Provided information section start

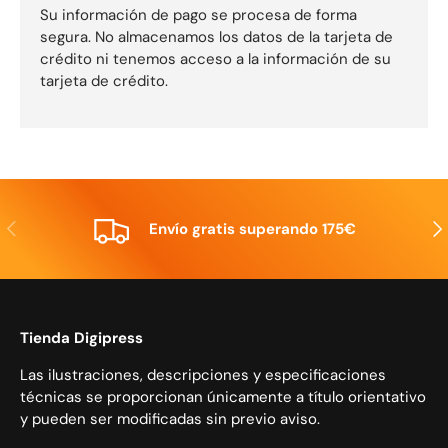
Su información de pago se procesa de forma
segura. No almacenamos los datos de la tarjeta de
crédito ni tenemos acceso a la información de su
tarjeta de crédito.
Anterior
Sig
Envío gratis superando 175€
Tienda Digipress
Las ilustraciones, descripciones y especificaciones
técnicas se proporcionan únicamente a título orientativo
y pueden ser modificadas sin previo aviso.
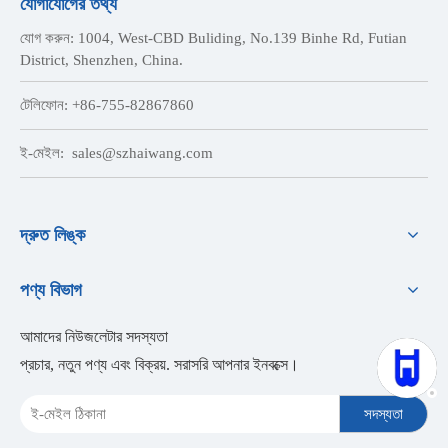
যোগাযোগের তথ্য
যোগ করুন: 1004, West-CBD Buliding, No.139 Binhe Rd, Futian
District, Shenzhen, China.
টেলিফোন: +86-755-82867860
ই-মেইল:
sales@szhaiwang.com
দ্রুত লিঙ্ক
পণ্য বিভাগ
আমাদের নিউজলেটার সদস্যতা
প্রচার, নতুন পণ্য এবং বিক্রয়. সরাসরি আপনার ইনবক্সে।
সদস্যতা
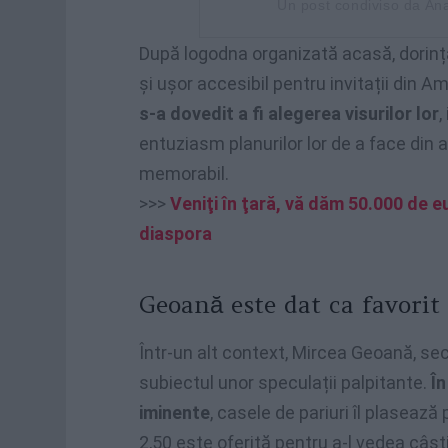
Un post condiviso da A
După logodna organizată acasă, dorinț
și ușor accesibil pentru invitații din A
s-a dovedit a fi alegerea visurilor lor
,
entuziasm planurilor lor de a face di
memorabil.
>>>
Veniţi în ţară, vă dăm 50.000 de eu
diaspora
Geoană este dat ca favorit 
Într-un alt context, Mircea Geoană, se
subiectul unor speculații palpitante.
În
iminente
, casele de pariuri îl plasează
2,50 este oferită pentru a-l vedea câșt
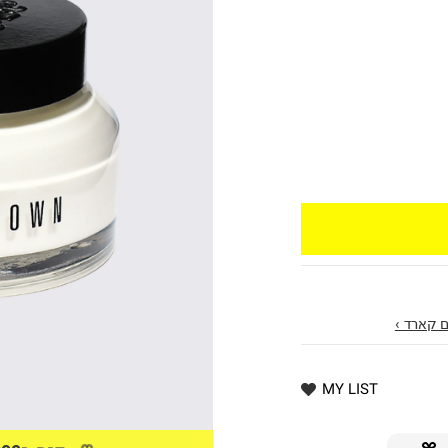
 קארד ›
MY LIST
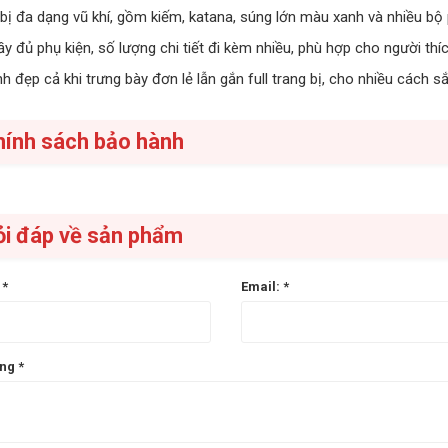
bị đa dạng vũ khí, gồm kiếm, katana, súng lớn màu xanh và nhiều b
y đủ phụ kiện, số lượng chi tiết đi kèm nhiều, phù hợp cho người thí
h đẹp cả khi trưng bày đơn lẻ lẫn gắn full trang bị, cho nhiều cách 
hính sách bảo hành
ỏi đáp về sản phẩm
n
*
Email:
*
ung
*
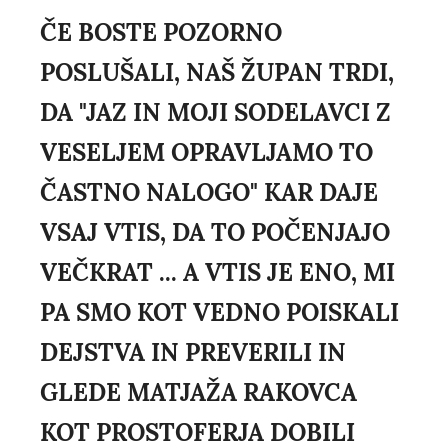
ČE BOSTE POZORNO
POSLUŠALI, NAŠ ŽUPAN TRDI,
DA "JAZ IN MOJI SODELAVCI Z
VESELJEM OPRAVLJAMO TO
ČASTNO NALOGO" KAR DAJE
VSAJ VTIS, DA TO POČENJAJO
VEČKRAT ... A VTIS JE ENO, MI
PA SMO KOT VEDNO POISKALI
DEJSTVA IN PREVERILI IN
GLEDE MATJAŽA RAKOVCA
KOT PROSTOFERJA DOBILI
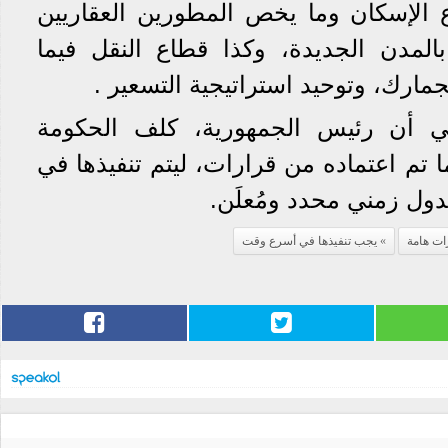
 الإسكان وما يخص المطورين العقاريين
المدن الجديدة، وكذا قطاع النقل فيما
مارك، وتوحيد استراتيجية التسعير .
 أن رئيس الجمهورية، كلف الحكومة
 تم اعتماده من قرارات، ليتم تنفيذها في
ل زمني محدد ومُعلَن.
ات هامة
يجب تنفيذها في أسرع وقت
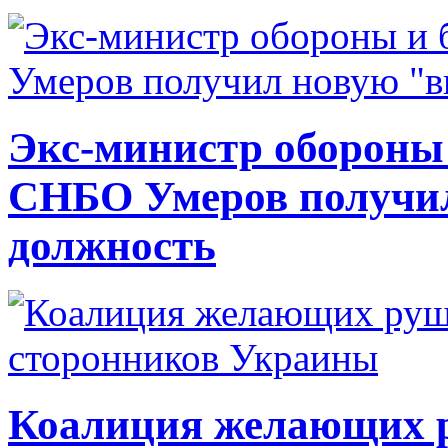
Экс-министр обороны
СНБО Умеров получи
должность
Коалиция желающих ру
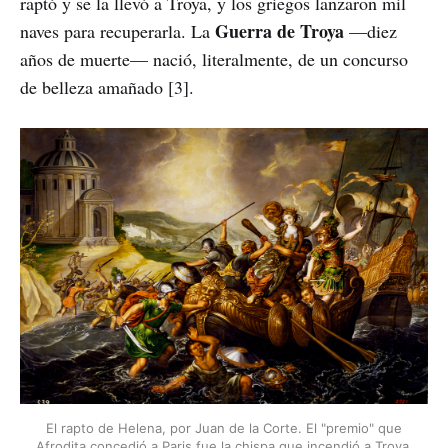
raptó y se la llevó a Troya, y los griegos lanzaron mil
Guerra de Troya
naves para recuperarla. La
—diez
años de muerte— nació, literalmente, de un concurso
de belleza amañado [3].
El rapto de Helena, por Juan de la Corte. El "premio" que
Afrodita concedió a Paris fue la chispa que incendió a Troya.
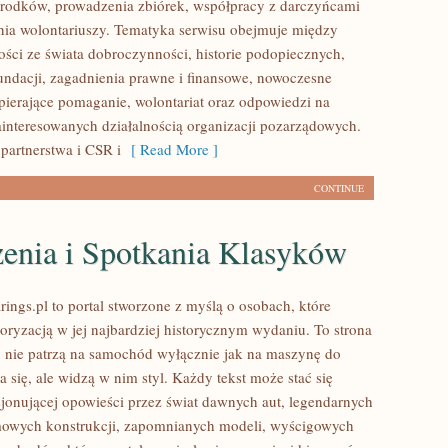
rodków, prowadzenia zbiórek, współpracy z darczyńcami
ia wolontariuszy. Tematyka serwisu obejmuje między
ości ze świata dobroczynności, historie podopiecznych,
fundacji, zagadnienia prawne i finansowe, nowoczesne
pierające pomaganie, wolontariat oraz odpowiedzi na
ainteresowanych działalnością organizacji pozarządowych.
partnerstwa i CSR i
[ Read More ]
CONTINUE
enia i Spotkania Klasyków
ings.pl to portal stworzone z myślą o osobach, które
oryzacją w jej najbardziej historycznym wydaniu. To strona
zy nie patrzą na samochód wyłącznie jak na maszynę do
 się, ale widzą w nim styl. Każdy tekst może stać się
jonującej opowieści przez świat dawnych aut, legendarnych
mowych konstrukcji, zapomnianych modeli, wyścigowych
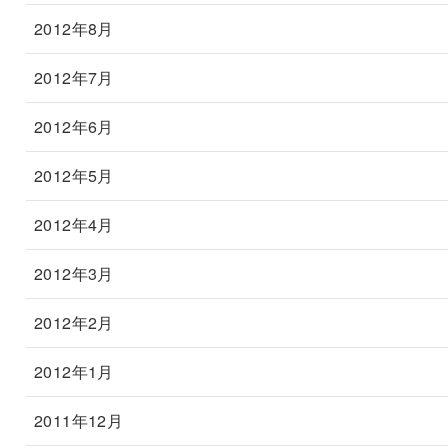
2012年8月
2012年7月
2012年6月
2012年5月
2012年4月
2012年3月
2012年2月
2012年1月
2011年12月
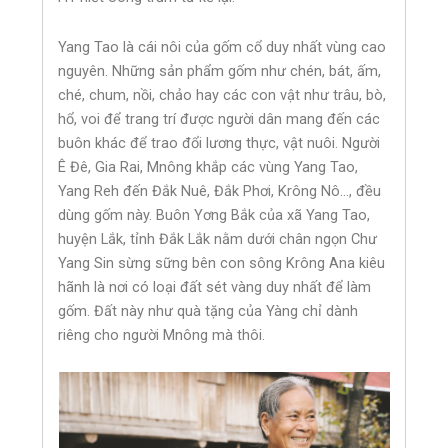
Yang Tao là cái nôi của gốm cổ duy nhất vùng cao
nguyên. Những sản phẩm gốm như chén, bát, ấm,
ché, chum, nồi, chảo hay các con vật như trâu, bò,
hổ, voi để trang trí được người dân mang đến các
buôn khác để trao đổi lương thực, vật nuôi. Người
Ê Đê, Gia Rai, Mnông khắp các vùng Yang Tao,
Yang Reh đến Đắk Nuê, Đắk Phơi, Krông Nô…, đều
dùng gốm này. Buôn Yơng Bắk của xã Yang Tao,
huyện Lắk, tỉnh Đắk Lắk nằm dưới chân ngọn Chư
Yang Sin sừng sững bên con sông Krông Ana kiêu
hãnh là nơi có loại đất sét vàng duy nhất để làm
gốm. Đất này như quà tặng của Yàng chỉ dành
riêng cho người Mnông mà thôi.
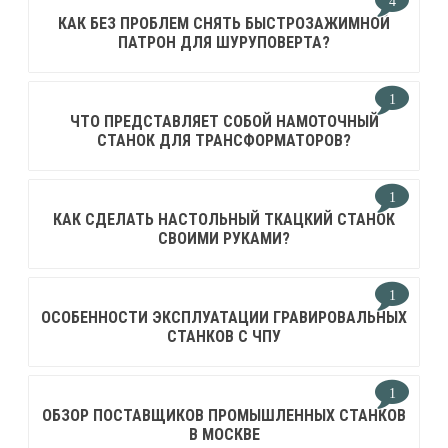
4
КАК БЕЗ ПРОБЛЕМ СНЯТЬ БЫСТРОЗАЖИМНОЙ
ПАТРОН ДЛЯ ШУРУПОВЕРТА?
1
ЧТО ПРЕДСТАВЛЯЕТ СОБОЙ НАМОТОЧНЫЙ
СТАНОК ДЛЯ ТРАНСФОРМАТОРОВ?
1
КАК СДЕЛАТЬ НАСТОЛЬНЫЙ ТКАЦКИЙ СТАНОК
СВОИМИ РУКАМИ?
1
ОСОБЕННОСТИ ЭКСПЛУАТАЦИИ ГРАВИРОВАЛЬНЫХ
СТАНКОВ С ЧПУ
1
ОБЗОР ПОСТАВЩИКОВ ПРОМЫШЛЕННЫХ СТАНКОВ
В МОСКВЕ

Provided information section end

▸ Work instruction
Quote the records above in full, dropping each picture.

▸ Exercise output
Su información de pago se procesa de forma
segura. No almacenamos los datos de la tarjeta de
crédito ni tenemos acceso a la información de su
tarjeta de crédito.
Anterior
Sig
Envío gratis superando 175€
Tienda Digipress
Las ilustraciones, descripciones y especificaciones
técnicas se proporcionan únicamente a título orientativo
y pueden ser modificadas sin previo aviso.
যোগাযোগের তথ্য
যোগ করুন: 1004, West-CBD Buliding, No.139 Binhe Rd, Futian
District, Shenzhen, China.
টেলিফোন: +86-755-82867860
ই-মেইল:
sales@szhaiwang.com
দ্রুত লিঙ্ক
পণ্য বিভাগ
আমাদের নিউজলেটার সদস্যতা
প্রচার, নতুন পণ্য এবং বিক্রয়. সরাসরি আপনার ইনবক্সে।
সদস্যতা
Un post condiviso da A
După logodna organizată acasă, dorinț
și ușor accesibil pentru invitații din A
s-a dovedit a fi alegerea visurilor lor
,
entuziasm planurilor lor de a face di
memorabil.
>>>
Veniţi în ţară, vă dăm 50.000 de eu
diaspora
Geoană este dat ca favorit 
Într-un alt context, Mircea Geoană, se
subiectul unor speculații palpitante.
În
iminente
, casele de pariuri îl plasează
2,50 este oferită pentru a-l vedea câșt
 קארד ›
MY LIST
bị đa dạng vũ khí, gồm kiếm, katana, súng lớn màu xanh và nhiều b
y đủ phụ kiện, số lượng chi tiết đi kèm nhiều, phù hợp cho người thí
h đẹp cả khi trưng bày đơn lẻ lẫn gắn full trang bị, cho nhiều cách 
hính sách bảo hành
ỏi đáp về sản phẩm
n
*
Email:
*
ung
*
ČE BOSTE POZORNO
POSLUŠALI, NAŠ ŽUPAN TRDI,
DA "JAZ IN MOJI SODELAVCI Z
VESELJEM OPRAVLJAMO TO
ČASTNO NALOGO" KAR DAJE
VSAJ VTIS, DA TO POČENJAJO
VEČKRAT ... A VTIS JE ENO, MI
PA SMO KOT VEDNO POISKALI
DEJSTVA IN PREVERILI IN
GLEDE MATJAŽA RAKOVCA
KOT PROSTOFERJA DOBILI
 الإسكان وما يخص المطورين العقاريين
المدن الجديدة، وكذا قطاع النقل فيما
مارك، وتوحيد استراتيجية التسعير .
 أن رئيس الجمهورية، كلف الحكومة
 تم اعتماده من قرارات، ليتم تنفيذها في
ل زمني محدد ومُعلَن.
ات هامة
يجب تنفيذها في أسرع وقت
Экс-министр обороны
СНБО Умеров получи
должность
Коалиция желающих ру
raptó y se la llevó a Troya, y los griegos lanzaron mil
Guerra de Troya
naves para recuperarla. La
—diez
años de muerte— nació, literalmente, de un concurso
de belleza amañado [3].
El rapto de Helena, por Juan de la Corte. El "premio" que
Afrodita concedió a Paris fue la chispa que incendió a Troya.
rodków, prowadzenia zbiórek, współpracy z darczyńcami
ia wolontariuszy. Tematyka serwisu obejmuje między
ości ze świata dobroczynności, historie podopiecznych,
fundacji, zagadnienia prawne i finansowe, nowoczesne
pierające pomaganie, wolontariat oraz odpowiedzi na
ainteresowanych działalnością organizacji pozarządowych.
partnerstwa i CSR i
[ Read More ]
CONTINUE
enia i Spotkania Klasyków
ings.pl to portal stworzone z myślą o osobach, które
oryzacją w jej najbardziej historycznym wydaniu. To strona
zy nie patrzą na samochód wyłącznie jak na maszynę do
 się, ale widzą w nim styl. Każdy tekst może stać się
jonującej opowieści przez świat dawnych aut, legendarnych
mowych konstrukcji, zapomnianych modeli, wyścigowych
2012年8月
2012年7月
2012年6月
2012年5月
2012年4月
2012年3月
2012年2月
2012年1月
2011年12月
Yang Tao là cái nôi của gốm cổ duy nhất vùng cao
nguyên. Những sản phẩm gốm như chén, bát, ấm,
ché, chum, nồi, chảo hay các con vật như trâu, bò,
hổ, voi để trang trí được người dân mang đến các
buôn khác để trao đổi lương thực, vật nuôi. Người
Ê Đê, Gia Rai, Mnông khắp các vùng Yang Tao,
Yang Reh đến Đắk Nuê, Đắk Phơi, Krông Nô…, đều
dùng gốm này. Buôn Yơng Bắk của xã Yang Tao,
huyện Lắk, tỉnh Đắk Lắk nằm dưới chân ngọn Chư
Yang Sin sừng sững bên con sông Krông Ana kiêu
hãnh là nơi có loại đất sét vàng duy nhất để làm
gốm. Đất này như quà tặng của Yàng chỉ dành
riêng cho người Mnông mà thôi.
4
КАК БЕЗ ПРОБЛЕМ СНЯТЬ БЫСТРОЗАЖИМНОЙ
ПАТРОН ДЛЯ ШУРУПОВЕРТА?
1
ЧТО ПРЕДСТАВЛЯЕТ СОБОЙ НАМОТОЧНЫЙ
СТАНОК ДЛЯ ТРАНСФОРМАТОРОВ?
1
КАК СДЕЛАТЬ НАСТОЛЬНЫЙ ТКАЦКИЙ СТАНОК
СВОИМИ РУКАМИ?
1
ОСОБЕННОСТИ ЭКСПЛУАТАЦИИ ГРАВИРОВАЛЬНЫХ
СТАНКОВ С ЧПУ
1
ОБЗОР ПОСТАВЩИКОВ ПРОМЫШЛЕННЫХ СТАНКОВ
В МОСКВЕ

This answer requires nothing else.